For this exercise, transcribe all the records below exactly.

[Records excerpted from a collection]
=-=-=
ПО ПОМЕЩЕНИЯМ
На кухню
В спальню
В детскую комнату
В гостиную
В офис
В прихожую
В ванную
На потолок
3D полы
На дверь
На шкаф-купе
=-=-=
> [TASK SOLUTION]:
ПО ПОМЕЩЕНИЯМ
На кухню
В спальню
В детскую комнату
В гостиную
В офис
В прихожую
В ванную
На потолок
3D полы
На дверь
На шкаф-купе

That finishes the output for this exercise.